__Input material__
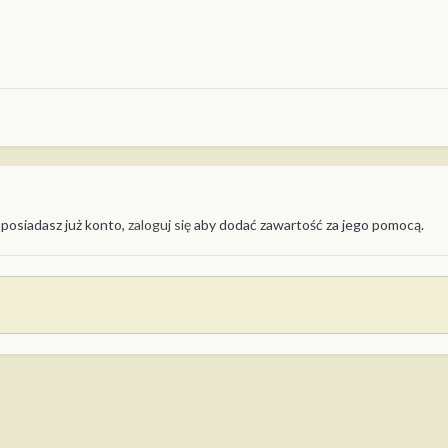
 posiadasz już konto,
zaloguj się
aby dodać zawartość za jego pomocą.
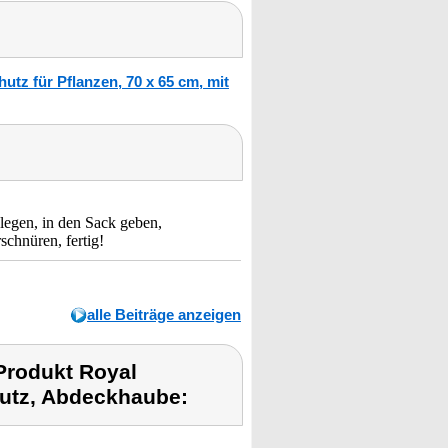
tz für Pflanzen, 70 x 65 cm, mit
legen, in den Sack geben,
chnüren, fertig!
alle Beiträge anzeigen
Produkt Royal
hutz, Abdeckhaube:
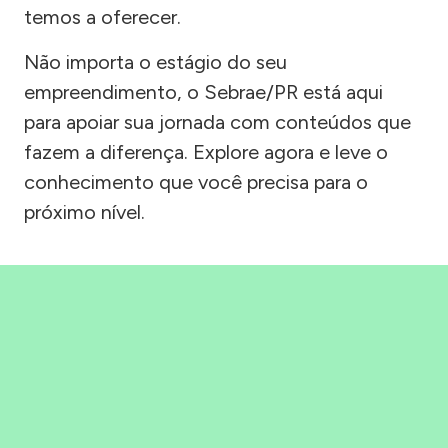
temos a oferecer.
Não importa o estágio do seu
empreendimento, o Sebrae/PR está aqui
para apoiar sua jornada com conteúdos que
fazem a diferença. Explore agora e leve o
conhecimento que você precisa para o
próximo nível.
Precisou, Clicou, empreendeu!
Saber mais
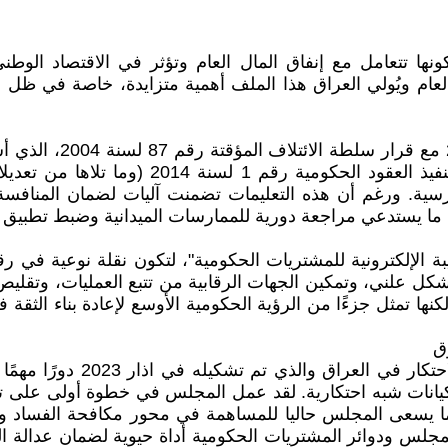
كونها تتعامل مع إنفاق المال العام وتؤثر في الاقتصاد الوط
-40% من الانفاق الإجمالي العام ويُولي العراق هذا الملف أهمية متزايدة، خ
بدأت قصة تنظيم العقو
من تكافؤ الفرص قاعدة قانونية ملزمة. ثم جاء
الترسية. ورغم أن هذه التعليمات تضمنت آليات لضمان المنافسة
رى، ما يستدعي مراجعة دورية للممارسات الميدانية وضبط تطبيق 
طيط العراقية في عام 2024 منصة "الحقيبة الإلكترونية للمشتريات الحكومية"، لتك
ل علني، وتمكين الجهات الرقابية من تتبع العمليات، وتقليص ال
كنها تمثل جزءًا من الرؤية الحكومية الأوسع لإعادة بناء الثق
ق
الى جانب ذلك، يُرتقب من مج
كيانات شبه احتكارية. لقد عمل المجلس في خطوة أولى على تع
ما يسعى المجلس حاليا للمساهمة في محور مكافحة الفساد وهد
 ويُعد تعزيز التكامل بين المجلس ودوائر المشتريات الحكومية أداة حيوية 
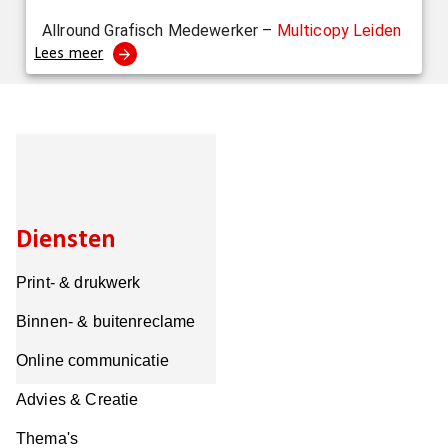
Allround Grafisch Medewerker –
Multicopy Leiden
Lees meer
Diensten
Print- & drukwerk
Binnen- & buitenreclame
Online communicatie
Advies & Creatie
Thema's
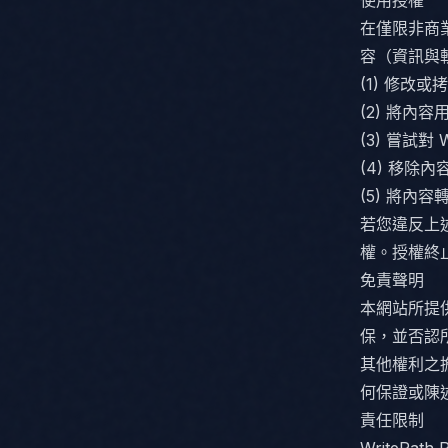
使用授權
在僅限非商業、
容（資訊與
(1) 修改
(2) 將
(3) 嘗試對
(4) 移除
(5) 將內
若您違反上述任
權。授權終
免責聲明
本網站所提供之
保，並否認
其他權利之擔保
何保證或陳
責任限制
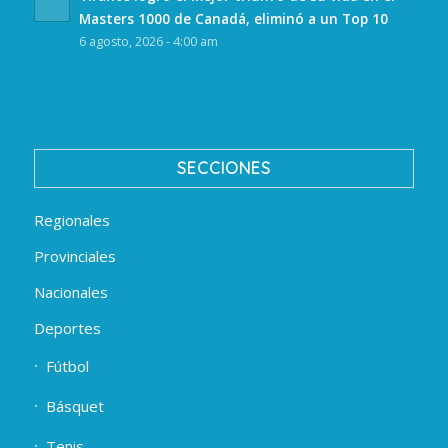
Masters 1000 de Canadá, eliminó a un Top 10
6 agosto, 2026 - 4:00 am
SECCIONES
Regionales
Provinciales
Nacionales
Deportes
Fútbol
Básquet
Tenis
==
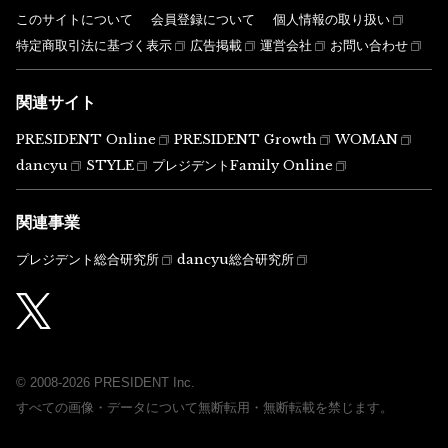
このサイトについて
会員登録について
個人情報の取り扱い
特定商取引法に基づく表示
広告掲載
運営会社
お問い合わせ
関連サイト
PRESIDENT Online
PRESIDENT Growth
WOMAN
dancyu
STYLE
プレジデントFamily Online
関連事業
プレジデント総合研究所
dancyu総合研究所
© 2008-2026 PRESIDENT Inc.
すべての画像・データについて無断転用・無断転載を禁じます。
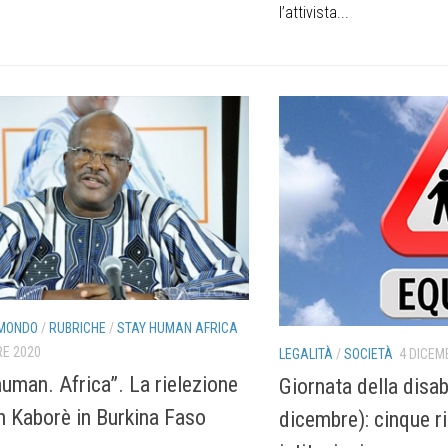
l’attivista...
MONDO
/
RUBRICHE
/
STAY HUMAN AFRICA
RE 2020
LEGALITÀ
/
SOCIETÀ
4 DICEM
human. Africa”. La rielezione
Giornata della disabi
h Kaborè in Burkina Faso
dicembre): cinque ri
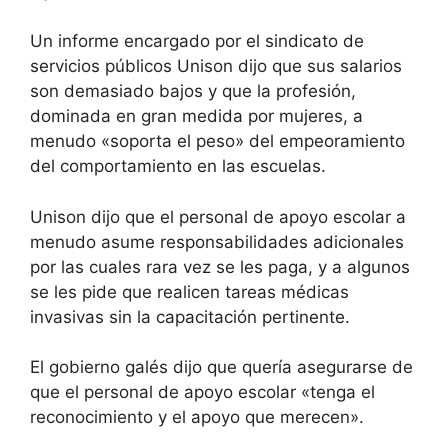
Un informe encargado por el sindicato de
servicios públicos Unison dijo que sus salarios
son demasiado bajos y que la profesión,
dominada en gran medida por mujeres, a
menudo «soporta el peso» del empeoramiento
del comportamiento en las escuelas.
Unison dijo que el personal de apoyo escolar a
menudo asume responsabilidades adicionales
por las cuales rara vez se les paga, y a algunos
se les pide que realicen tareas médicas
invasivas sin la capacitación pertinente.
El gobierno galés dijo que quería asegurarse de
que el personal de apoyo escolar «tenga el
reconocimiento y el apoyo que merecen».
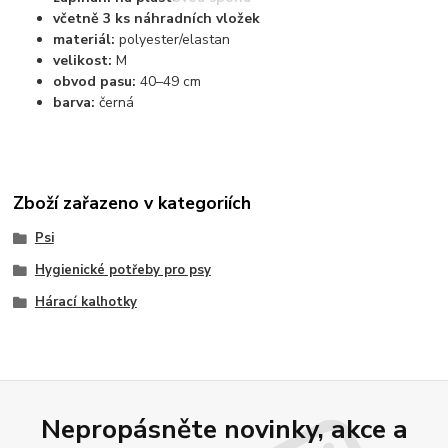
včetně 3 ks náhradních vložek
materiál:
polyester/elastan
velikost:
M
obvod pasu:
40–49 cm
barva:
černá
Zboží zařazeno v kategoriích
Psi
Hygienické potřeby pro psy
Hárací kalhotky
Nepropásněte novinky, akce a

__Aim of the exercise__
Using the listing above, show every line that includes the string "para".

__Solution to the exercise__
para apoiar sua jornada com conteúdos que
conhecimento que você precisa para o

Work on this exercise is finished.